Exercise directions ▸
Could you transcribe the entries below exactly, starting at the line that contains "Locate an element" and stopping at the last line, without any pictures?

Source material ▸
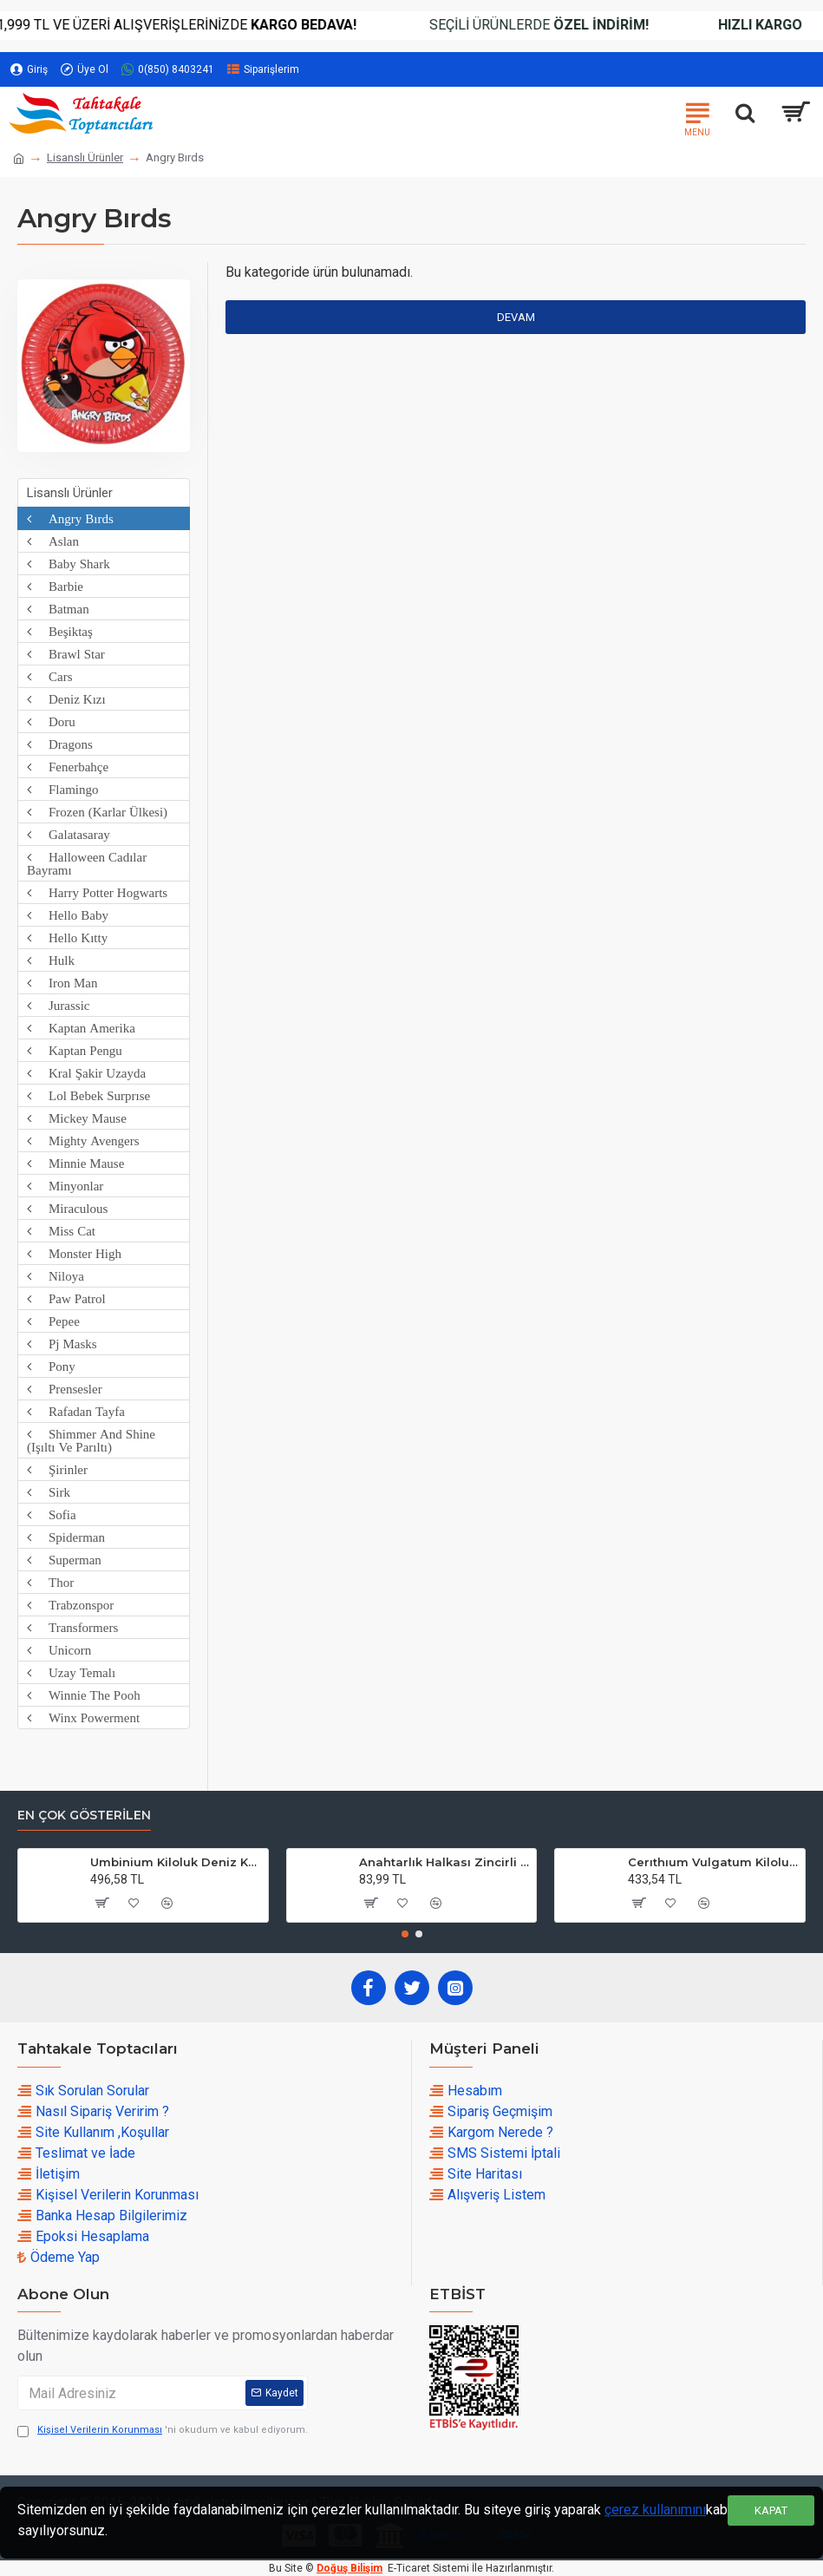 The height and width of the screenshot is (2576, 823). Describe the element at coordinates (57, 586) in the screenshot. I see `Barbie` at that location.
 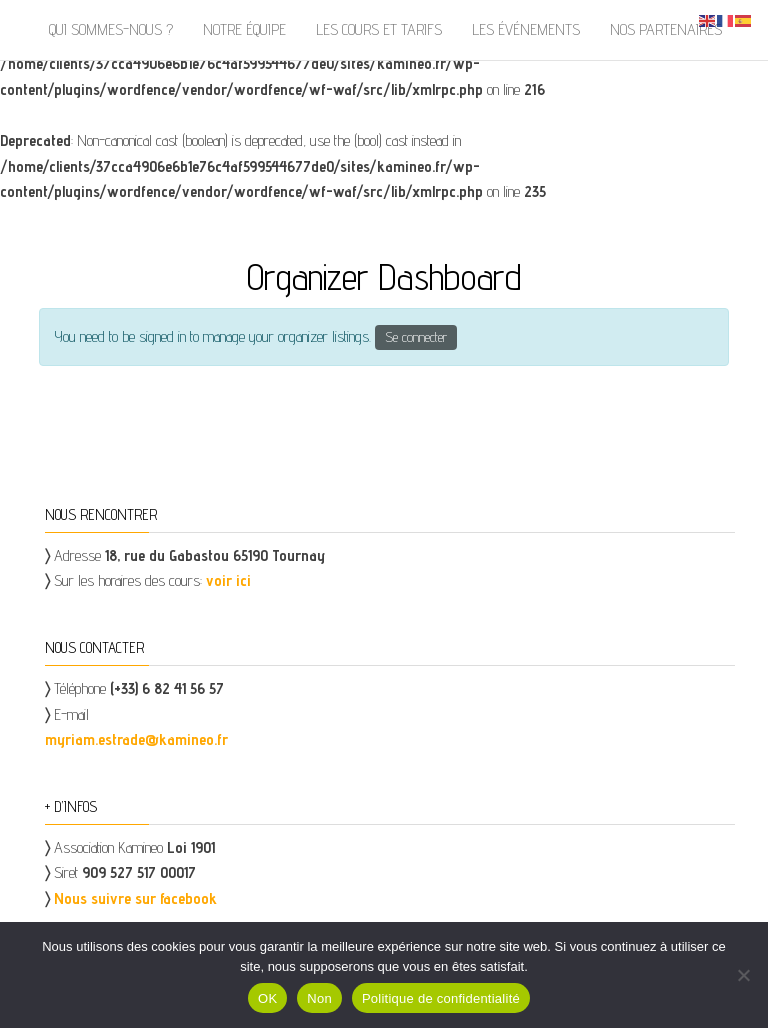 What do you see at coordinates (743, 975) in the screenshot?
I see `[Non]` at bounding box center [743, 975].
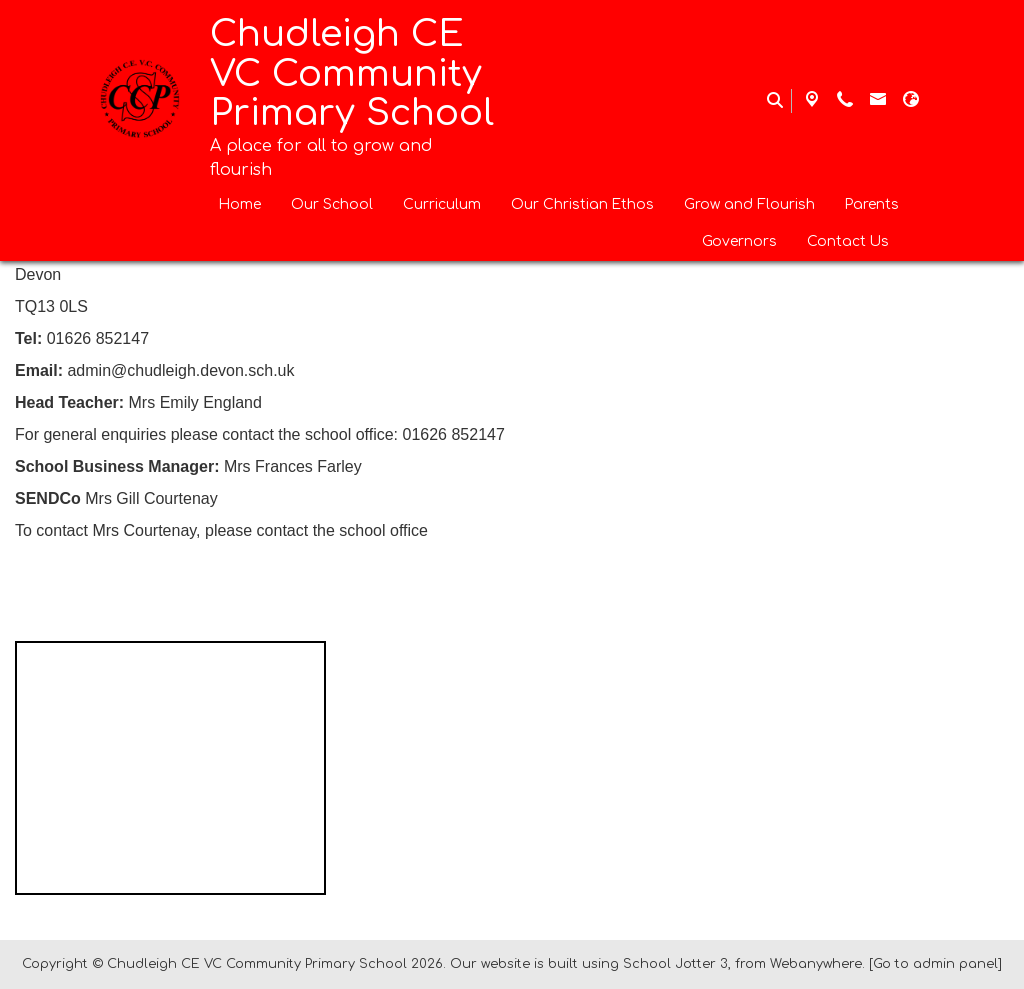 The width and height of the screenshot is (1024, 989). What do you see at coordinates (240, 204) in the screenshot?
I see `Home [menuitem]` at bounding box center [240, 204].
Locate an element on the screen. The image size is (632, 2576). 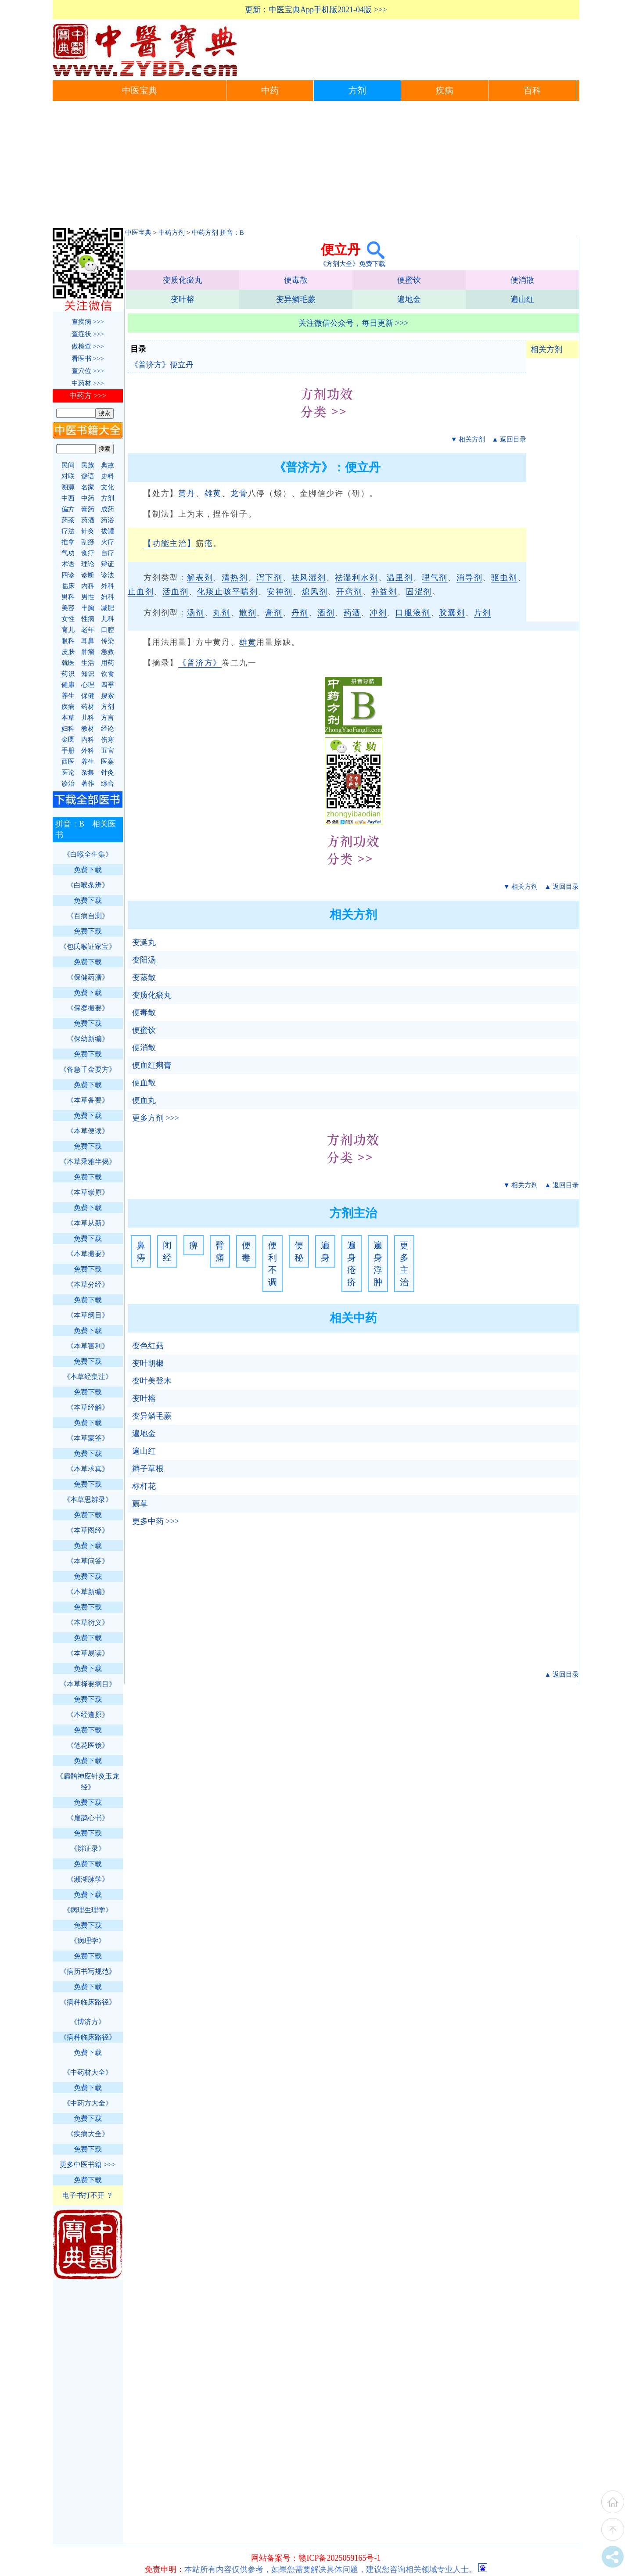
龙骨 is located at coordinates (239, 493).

Output below ▸
Locate an element on the screen. The image size is (632, 2576). 
龙骨 is located at coordinates (239, 493).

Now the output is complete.